Schule für palästinensische Software-Entwickler

Eine deutsche IT-Firma bildet Palästinenser zu Software-Entwicklern in einer Akademie aus. Das erste Boot-Camp hat nun in Ramallah im besetzten Westjordanland begonnen – trotz Corona-Pandemie. Aus Ramallah informiert Tania Krämer.

Von Tania Kraemer

Die Kleingruppen sind über eine ganze Etage verteilt. So soll Abstand gehalten werden. Maskenpflicht ist selbstverständlich. An den Tischen herrscht reger Austausch über ein Algorithmus-Problem, das es als Team zu lösen gilt. Lernen in Zeiten der Corona-Pandemie.

"Ich bin froh, dass wir den Kurs nicht wegen des Coronavirus online machen müssen. Es ist zwar nicht einfach, im Team zu arbeiten, aber es ist sehr wichtig, zusammen zu arbeiten und all unsere Ideen auf das eine Problem zu konzentrieren und eine Lösung zu finden," sagt Tala Qawasmi. Die 25-jährige Palästinenserin hat die Aufnahme in die erste 'Kohorte' der Axsos-Akademie geschafft, ein intensives Trainingsprogramm für angehende Software-Entwickler in Ramallah im besetzten Westjordanland. 

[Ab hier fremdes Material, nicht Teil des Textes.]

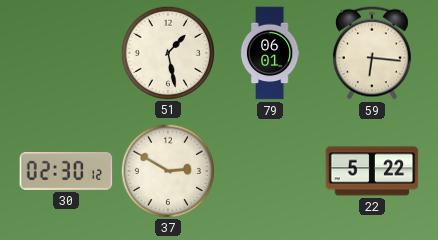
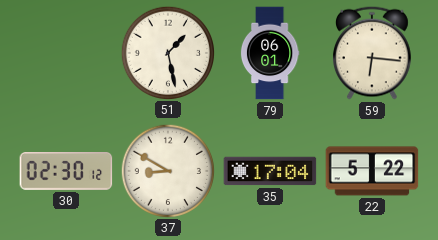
37: 2:50 -> 8:50
35: none -> 17:04
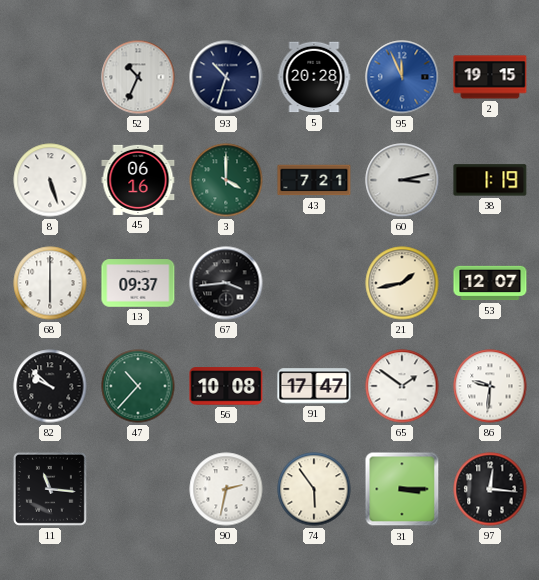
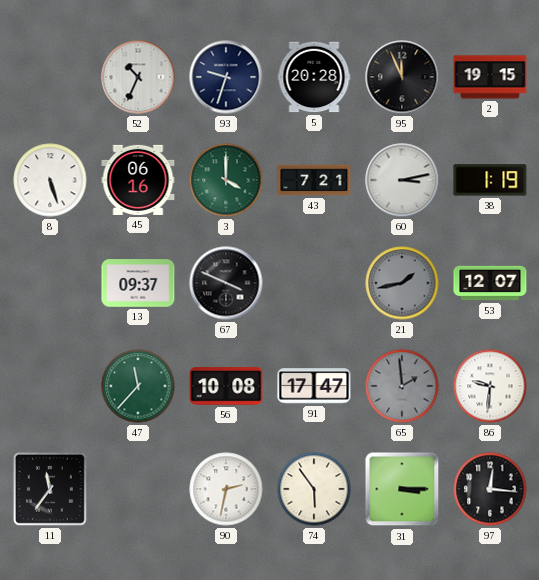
93: 10:33 -> 9:33
95 dial: blue -> black
68: 6:00 -> none
67: 3:44 -> 3:49
21 dial: cream -> grey
82: 9:52 -> none
47: 10:37 -> 11:37
65: 1:51 -> 1:59
65 dial: white -> grey
11: 11:16 -> 11:36
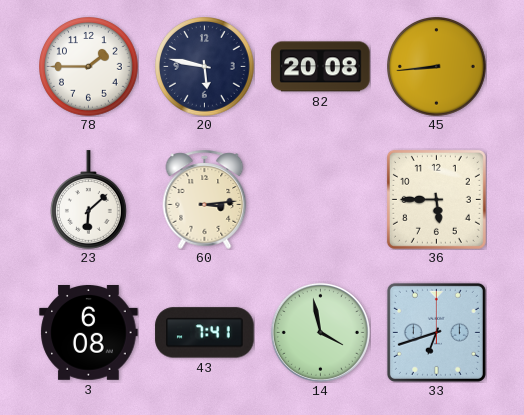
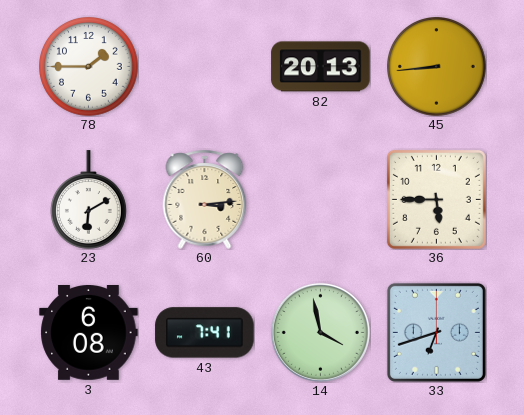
20: 5:47 -> none
82: 20:08 -> 20:13
23: 6:08 -> 6:10
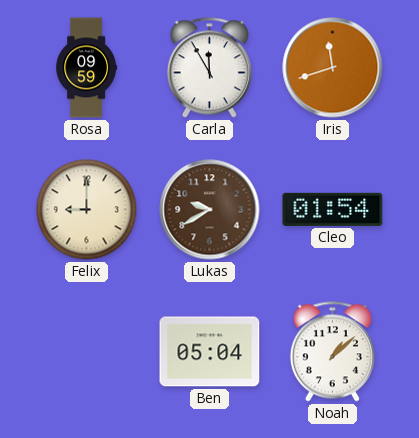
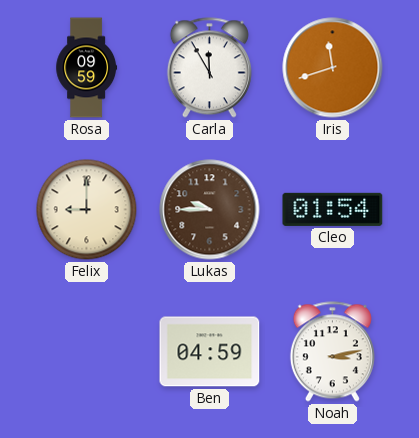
Lukas: 9:40 -> 9:45
Ben: 05:04 -> 04:59
Noah: 1:08 -> 3:13
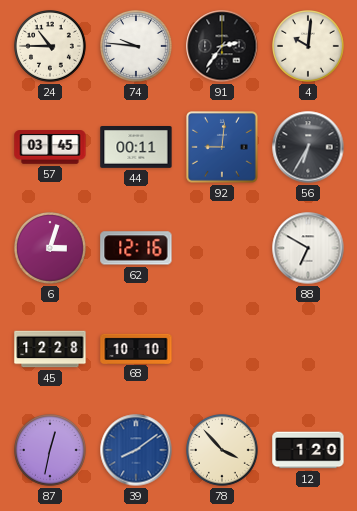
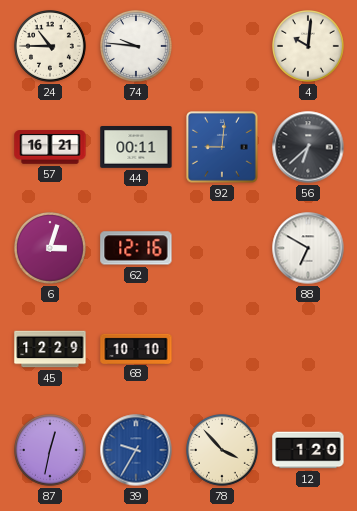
91: 2:36 -> none
57: 03:45 -> 16:21
56: 6:35 -> 6:38
45: 12:28 -> 12:29
39: 8:09 -> 9:35
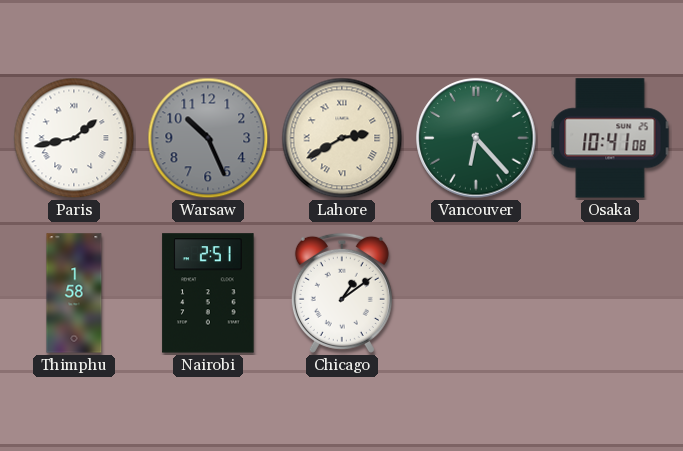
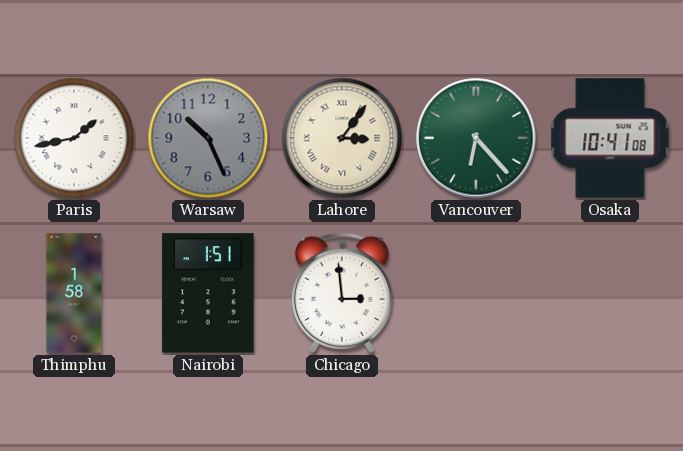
Lahore: 2:40 -> 3:06
Nairobi: 2:51 -> 1:51
Chicago: 1:09 -> 2:59
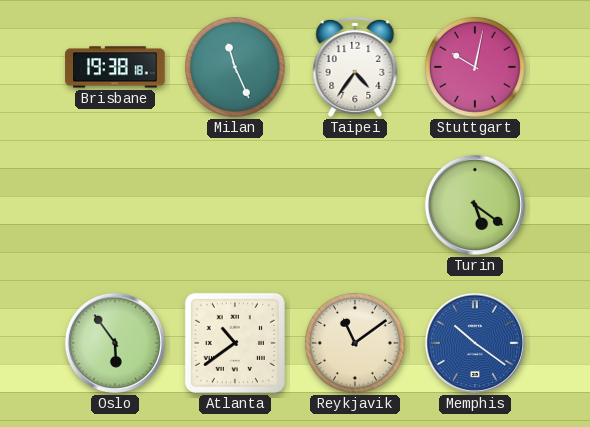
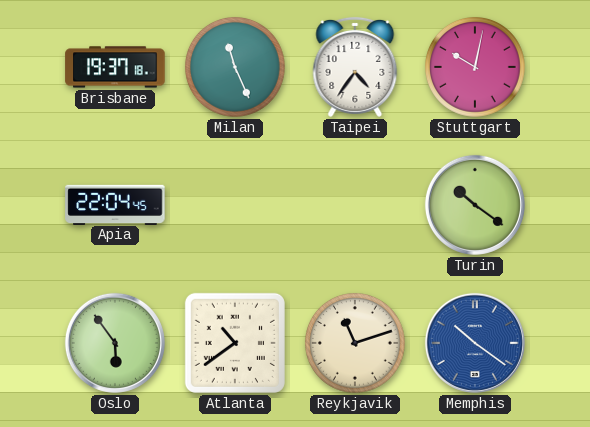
Brisbane: 19:38 -> 19:37
Apia: none -> 22:04
Turin: 5:21 -> 10:21
Reykjavik: 11:09 -> 11:12
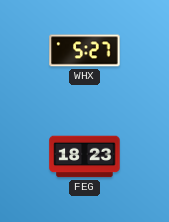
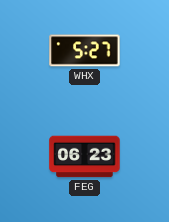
FEG: 18:23 -> 06:23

Mehrmals wurde der Beginn der viermonatigen Ausbildung wegen der Pandemie bereits verschoben. Von den rund 2500 Bewerbungen aus dem gesamten Westjordanland und aus Gaza haben es 43 in die erste 'Kohorte' geschafft. "Es ist eine große Herausforderung. Wir müssen sicherstellen, dass der Ort nicht zu voll ist, dass alle ihre Masken tragen und Abstand halten. Das ist die neue Normalität, in der wir leben," sagt Shirin Toffaha, Human Resources Managerin der Axsos AG.

Zwei Studenten aus dem ersten Bootcamp von Axsos: Ghada Qaraeen (links) und Tala Qawasmi
Die 22-jährige BWL-Absolventin Ghada Qaraeen hat vor kurzem wegen der Coronavirus-Pandemie ihren Job in der Kundenbetreuung verloren. Sie sieht die Akademie als Chance, ihren beruflichen Horizont zu erweitern: "Die ersten zwei Tage dachte ich nur, oh je, was habe ich mir da bloß angetan? Das ist wirklich schwierig. Aber mit der Zeit lernt man die Programme und Algorithmen. Es ist wirklich gut."

Der erste Lehrgang, der von der palästinensischen Autonomiebehörde finanziert wird, findet auf einer Etage des Ministeriums für Telekommunikation statt. Die Eröffnung des eigentlichen Akademiegebäudes in Ramallah, in dem die Teilnehmer auch übernachten können, wurde auf 2021 verschoben.

Offen für Quereinsteiger

Das Besondere an der Akademie: Auch Quereinsteiger können sich bewerben. Nur etwa die Hälfte der Teilnehmer hat einen Abschluss in Informatik. Das Alter der Teilnehmer reicht von 18 bis 51 Jahren. Nicht wenige nutzen das Boot Camp auch als Umschulung oder berufliche Neuorientierung.

"Wir wollten Menschen mit unterschiedlichem Hintergrund finden, die aber mit Engagement und Leidenschaft dabei sind, ihre Karriere zu verändern, oder junge Uni-Absolventen," sagt Shirin Toffaha. "Sie müssen außerdem bereit sein, vier Monate dabei zu sein, sechs Tage die Woche, 10 bis 12 Stunden am Tag."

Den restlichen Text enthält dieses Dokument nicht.